Al otro día, antes del alba, bajé con rapidez las escaleras, hice que le pagaran al hostelero. Le pregunté sobre el viejo curandero de ultramar y me respondió que no había visto a nadie con esa descripción en la velada. Lo miré a los ojos y vi en ellos que decía la verdad. Olvídelo, le dije, y salí a unirme a mis oficiales, ya ansiosos sobre sus cabalgaduras. En los ojos de mis oficiales vi los destellos que el fulgor de lo porvenir, animan.

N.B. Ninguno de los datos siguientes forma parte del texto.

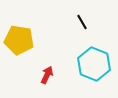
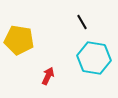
cyan hexagon: moved 6 px up; rotated 12 degrees counterclockwise
red arrow: moved 1 px right, 1 px down
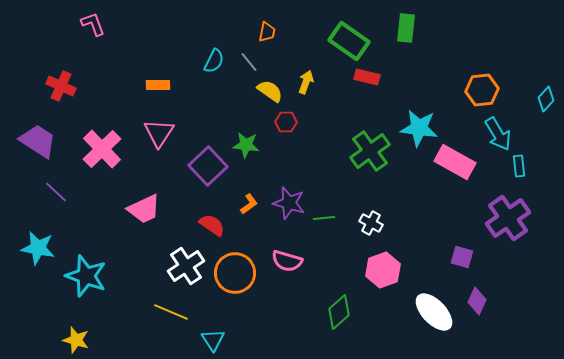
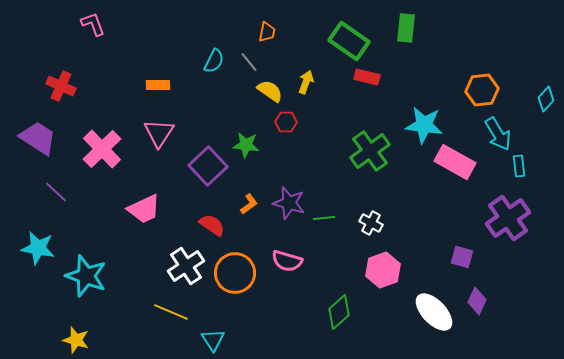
cyan star at (419, 128): moved 5 px right, 3 px up
purple trapezoid at (38, 141): moved 3 px up
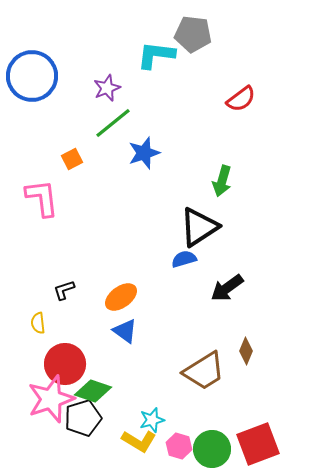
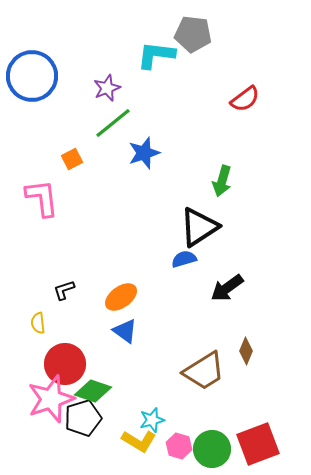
red semicircle: moved 4 px right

Deteniéndonos sólo para abrevar a las cabalgaduras, llegamos en la noche al lejano pueblo de Molino de Agua, donde encontramos a mi ejército y a mi lugarteniente. Le encargué reclutara un curandero para la expedición, preferiblemente uno de ultramar, curtido en los avatares de las luchas en el nuevo mundo.
En la madrugada, me desperté sin poder conciliar el sueño y volví a releer las poéticas e inquietantes palabras del manuscrito... No estaba fechado. Comenzaban con el día uno y luego había un vacío en el tiempo. El diario se retomaba el día 2190 de la expedición. Su trascripción completa es la siguiente:

Día 7.
Soy el temblor del niño que abandona la mano paterna y se lanza en carrera hacia ese otro yo que se avizora en el horizonte.

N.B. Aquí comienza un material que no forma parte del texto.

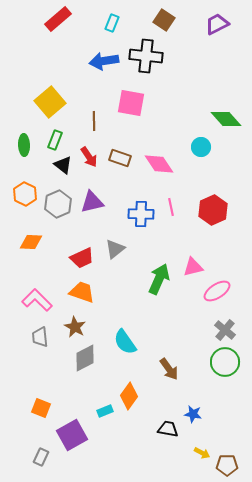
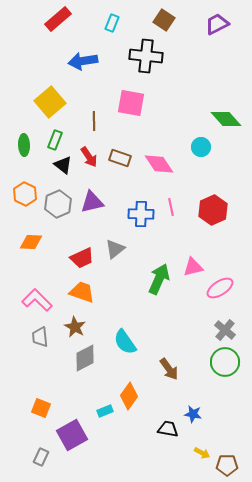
blue arrow at (104, 61): moved 21 px left
pink ellipse at (217, 291): moved 3 px right, 3 px up
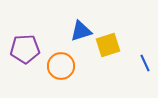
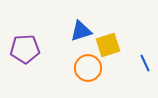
orange circle: moved 27 px right, 2 px down
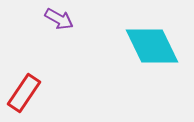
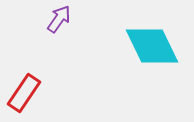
purple arrow: rotated 84 degrees counterclockwise
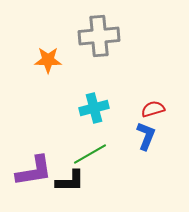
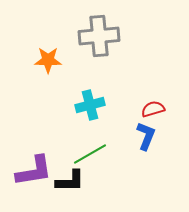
cyan cross: moved 4 px left, 3 px up
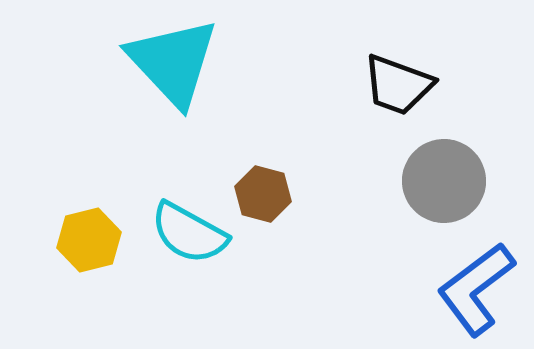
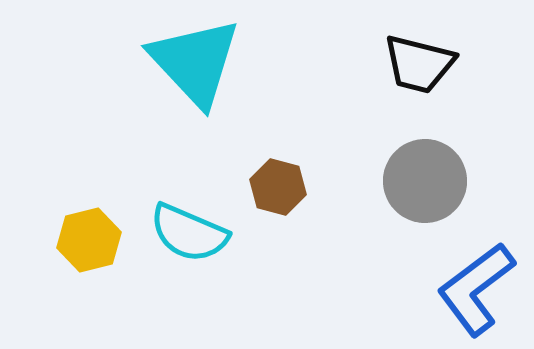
cyan triangle: moved 22 px right
black trapezoid: moved 21 px right, 21 px up; rotated 6 degrees counterclockwise
gray circle: moved 19 px left
brown hexagon: moved 15 px right, 7 px up
cyan semicircle: rotated 6 degrees counterclockwise
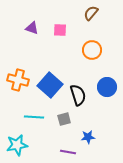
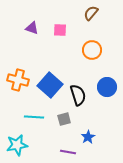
blue star: rotated 24 degrees counterclockwise
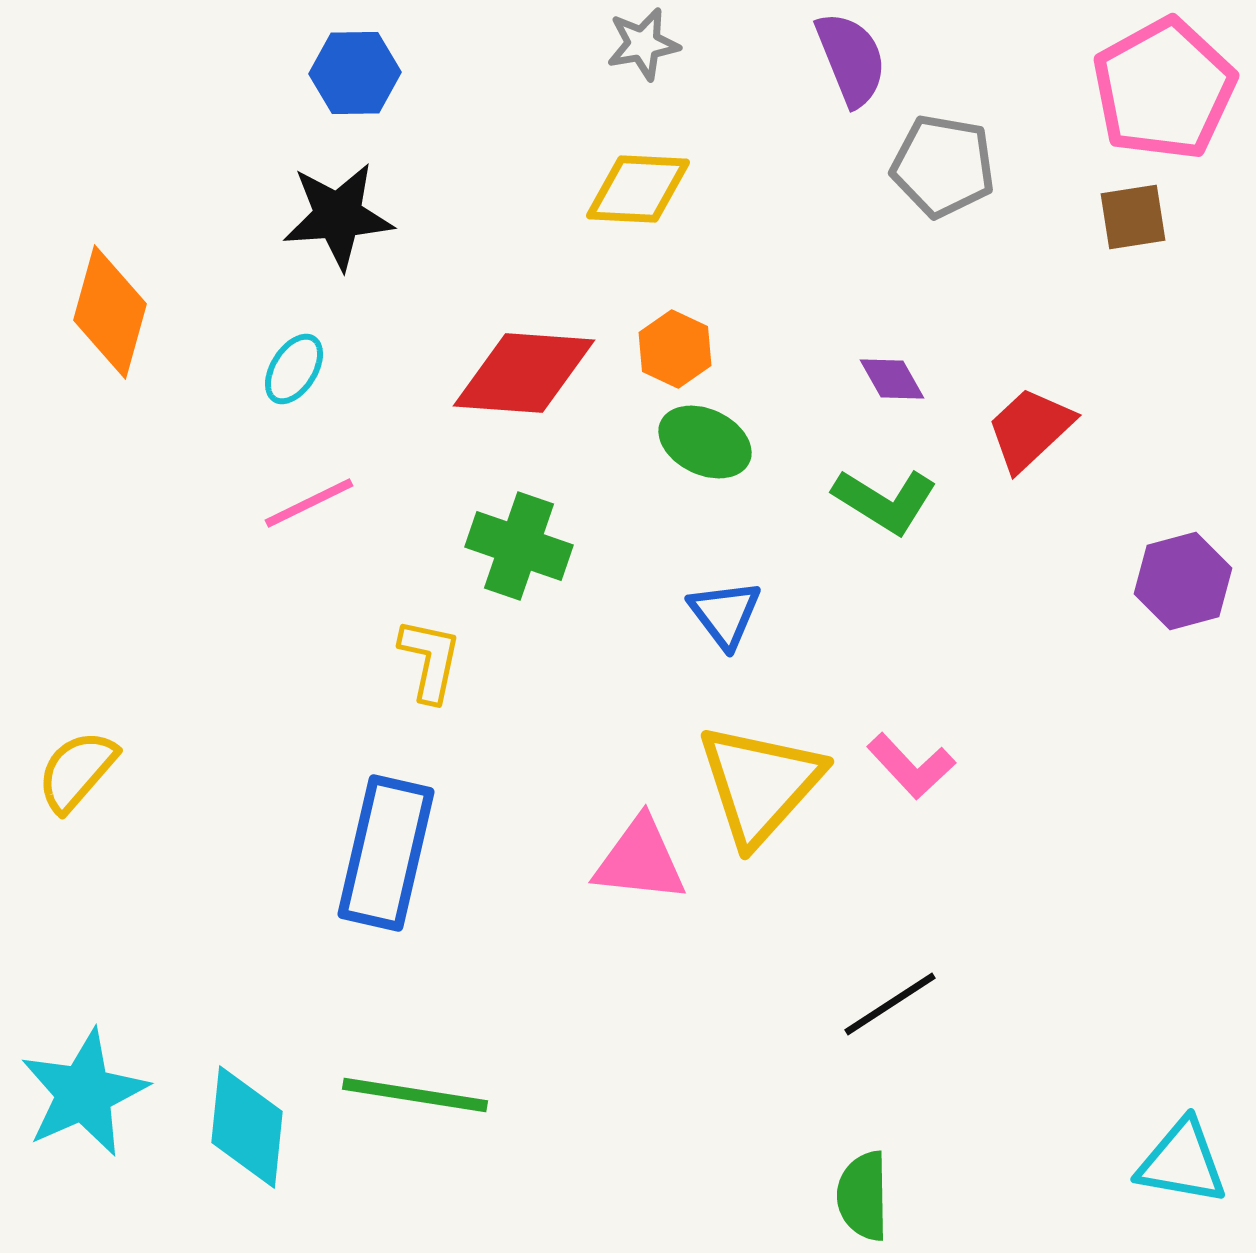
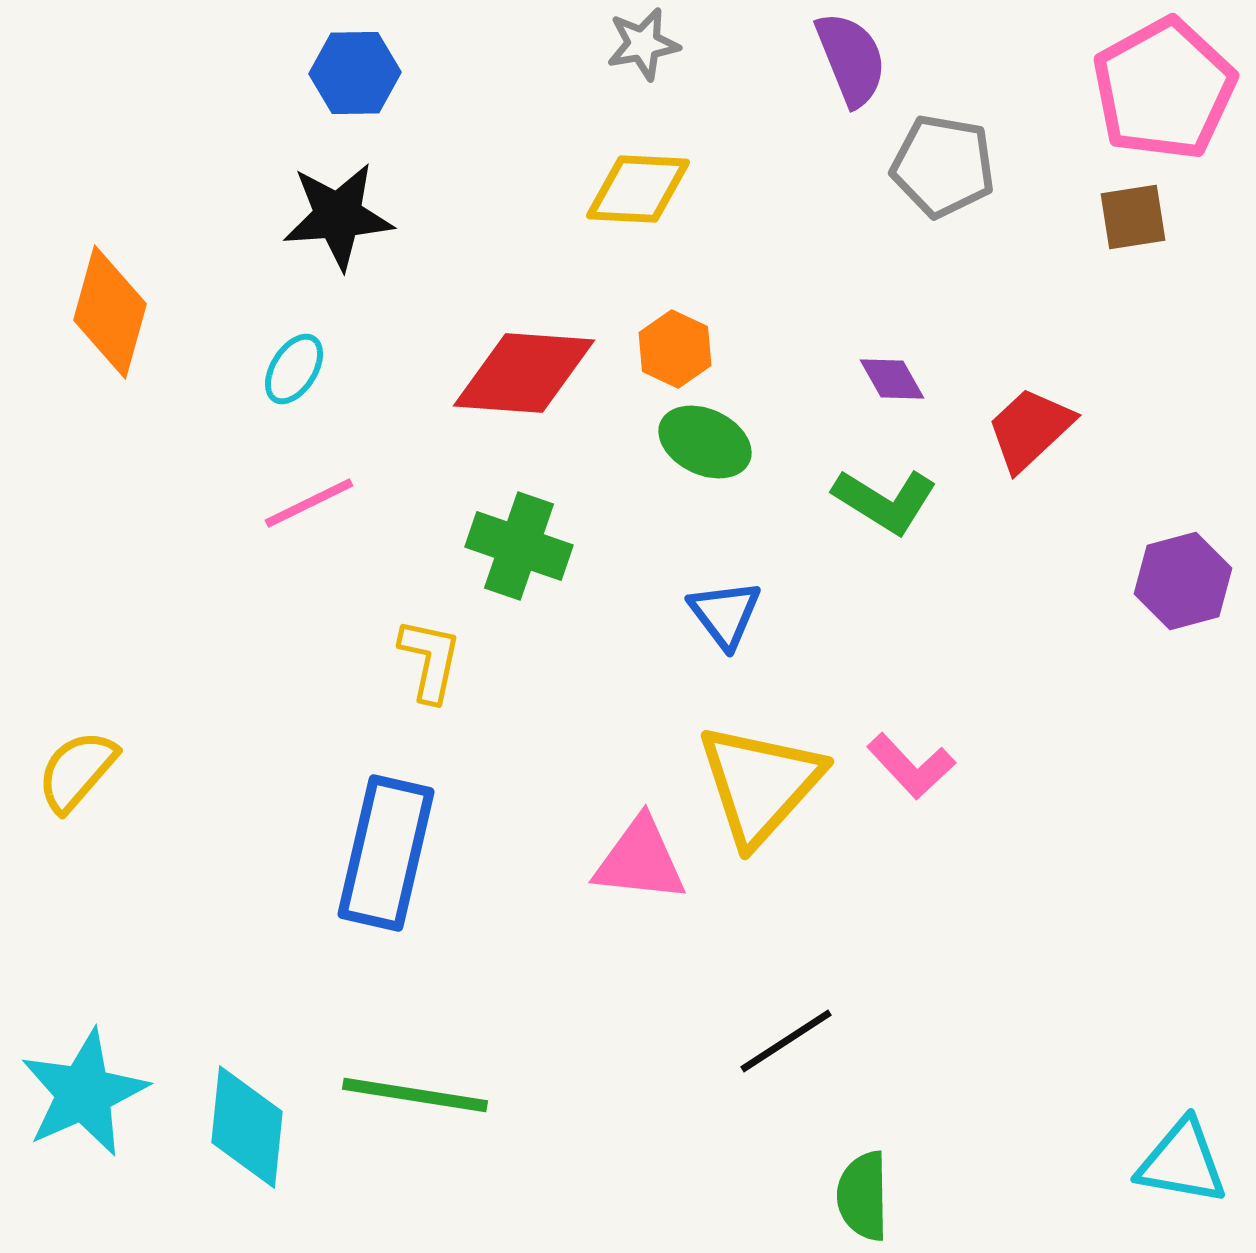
black line: moved 104 px left, 37 px down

Soy el ansia frenética del explorador que busca sumergirse en el laberinto de unos ojos, buscando fragmentos de antiguos reflejos que flotan en el aire.

Día 2190.
He penetrado hasta lo profundo de la selva y me he detenido ante el umbral del palacio de La Maga, han sido seis años de viaje. Todos los guías, en la medida en que nos acercábamos a este palacio considerado maldito por los habitantes de Letralia, me fueron abandonando. Mis hombres también me han ido abandonando, asesinados por los invisibles hombres que habitan estas tierras, muertos por animales terribles o insectos traicioneros. El joven curandero de ultramar fue el último en hacerlo. Cuando desperté en mi hamaca, al amanecer, había partido. Encontré sobre mi pecho la pluma de águila que llevaba colgada en su cuello.

Día 2191.
Estoy sentado al borde del sueño de esta mujer con voz de ala y manos de sable.

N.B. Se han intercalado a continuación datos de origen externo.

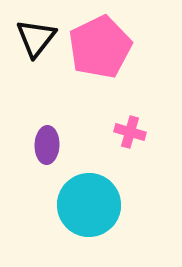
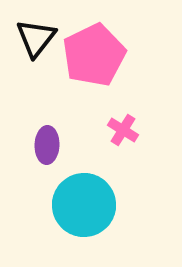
pink pentagon: moved 6 px left, 8 px down
pink cross: moved 7 px left, 2 px up; rotated 16 degrees clockwise
cyan circle: moved 5 px left
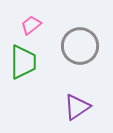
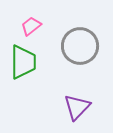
pink trapezoid: moved 1 px down
purple triangle: rotated 12 degrees counterclockwise
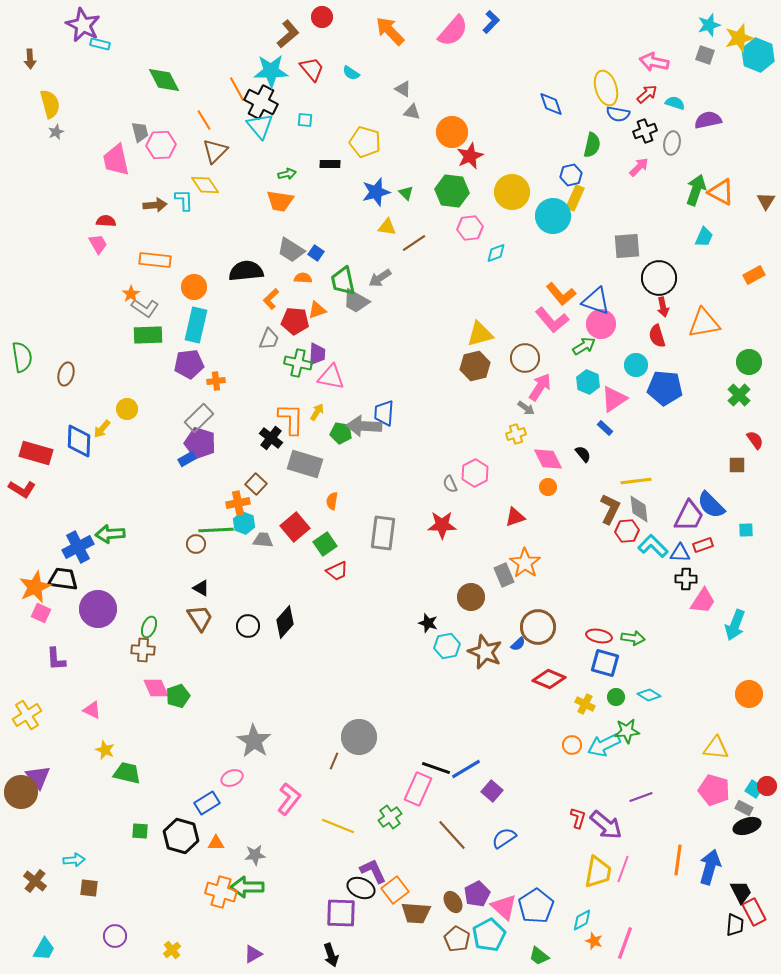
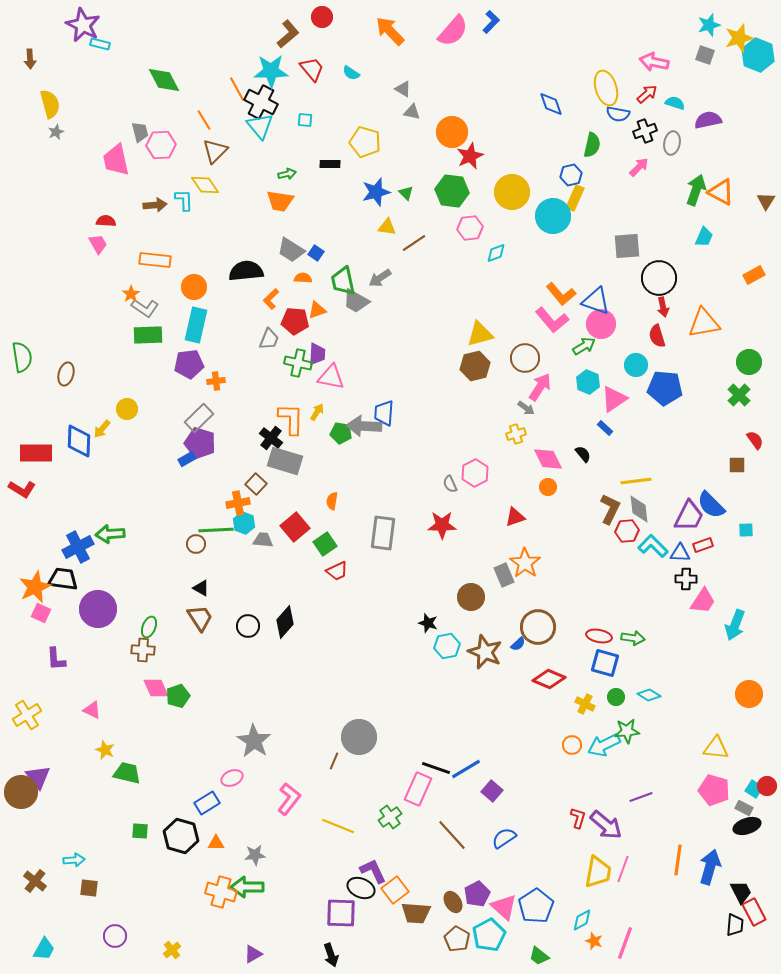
red rectangle at (36, 453): rotated 16 degrees counterclockwise
gray rectangle at (305, 464): moved 20 px left, 3 px up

Tomo la punta del hilo, lo amarro con fuerza en las raíces de un árbol y desovillándolo, atravieso la puerta.

Día 2193.
Una luz dorada me cubre. Camino entre la arena. La música llena el espacio y resuena extraña en mi pecho. Recorro con la vista el infinito del pasillo que se abre ante mí. Sólo relojes de arena cuelgan de los muros.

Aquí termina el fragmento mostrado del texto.